Using 16S rRNA sequencing and QIIME2 analysis, microbiome alpha diversity (Faith PD, Pielou’s Evenness) was similar between groups (Supplementary Figure S2). Similarly, microbiome beta diversity was highly similar between groups at each intestinal site, although samples from the ileum mucus clustered distinctly along Axis 1 away from other intestinal samples in every beta diversity measure (Figures 5A–C, Weighted Unifrac; 5D-F, Unweighted UniFrac; 6A-C, Jaccard; 6D-E, Bray-Curtis). Looking at bacterial abundances, several taxa were consistently lower in VR hens compared to CON. For example, looking at ceca genera, Megamonas were lower in the mucus and content (p < 0.01), whereas Ruminococcus and Slackia were lower in content alone (p < 0.05; Figure 6A). Looking at the species level, Barnesiella viscericola and Blautia producta were reduced in the ceca mucus of VR hens (p < 0.05; Figure 6B). Uniquely, Mucispirillum schaedleri was the only taxon higher in VR hens, being greater in ileum mucus versus CON hens (p < 0.05; Figure 7B). Notably, these shifts did not have any impacts on short chain fatty acid (SCFA) production (Supplementary Figure S3).

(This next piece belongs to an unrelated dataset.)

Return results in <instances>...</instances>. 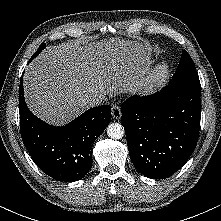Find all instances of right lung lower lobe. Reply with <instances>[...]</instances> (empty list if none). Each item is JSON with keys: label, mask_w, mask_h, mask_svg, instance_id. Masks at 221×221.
I'll return each instance as SVG.
<instances>
[{"label": "right lung lower lobe", "mask_w": 221, "mask_h": 221, "mask_svg": "<svg viewBox=\"0 0 221 221\" xmlns=\"http://www.w3.org/2000/svg\"><path fill=\"white\" fill-rule=\"evenodd\" d=\"M19 112L21 137L34 163L48 176L64 182L80 180L91 169V145L111 121V107L102 105L65 126H50L28 109L22 78Z\"/></svg>", "instance_id": "right-lung-lower-lobe-1"}]
</instances>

To explore the possibility that specific bacterial taxa may be related to intestinal neurochemical synthesis, we used the QIIME2 plugin mmvec (Morton et al., 2019) to draw relationships between neurochemical and microbiome data from the ileum mucus, ceca mucus, and ceca content. Using an Emperor plot to display microbial or metabolite co-occurrences, two phyla co-occurrences (1: Firmicutes and Cyanobacteria; 2: Tenericutes, Deferribacteres, and Euryarchaeota) appear frequently along Axis 1 (Supplementary Figure S4A). These co-occurrences are amplified when plotted against Axis 3 (Supplementary Figure S4B) versus Axis 2 (Supplementary Figure S4A). Similarly, norepinephrine and homovillanic acid appear to frequently co-occur regardless of axes (Supplementary Figure S4). Lastly, to observe microbial-metabolite co-occurrences, inferred log conditional probabilities (LCPs) of microbial correlations with neurochemicals are displayed as a heatmap in Figure 8 and numerically summarized in Supplementary Table S1, in which positive probabilities are distinguished as red whereas low and negative values (i.e., light red to dark blue) indicate no relationship, not necessarily a negative relationship (see Github mmvec page: https://github.com/biocore/mmvec). L-DOPA and norepinephrine are positively related to Cyanobacteria (LCP = 1.52) and Euryarchaeota (LCP = 1.78), respectively. Dopamine and its waste metabolite salsolinol are positively related with Deferribacteres (LCP = 1.51 and 1.73, respectively) and Tenericutes (LCP = 1.69 and 1.71, respectively). Serotonin (5-HT) and its waste metabolite 5-hydroxyindoleacetic acid (5-HIAA) are positively related with Bacteroidetes (LCP = 3.19 and 2.05, respectively), Cyanobacteria (LCP = 3.43 and 2.33, respectively), Firmicutes (LCP = 3.30 and 2.63, respectively), and Proteobacteria (LCP = 2.74 and 2.07, respectively), with serotonin being specifically related with Spirochaetes (LCP = 1.71) and Tenericutes (LCP = 1.72). Uniquely, homovillanic acid and DOPAC are not related to any bacterial taxa at the phylum level.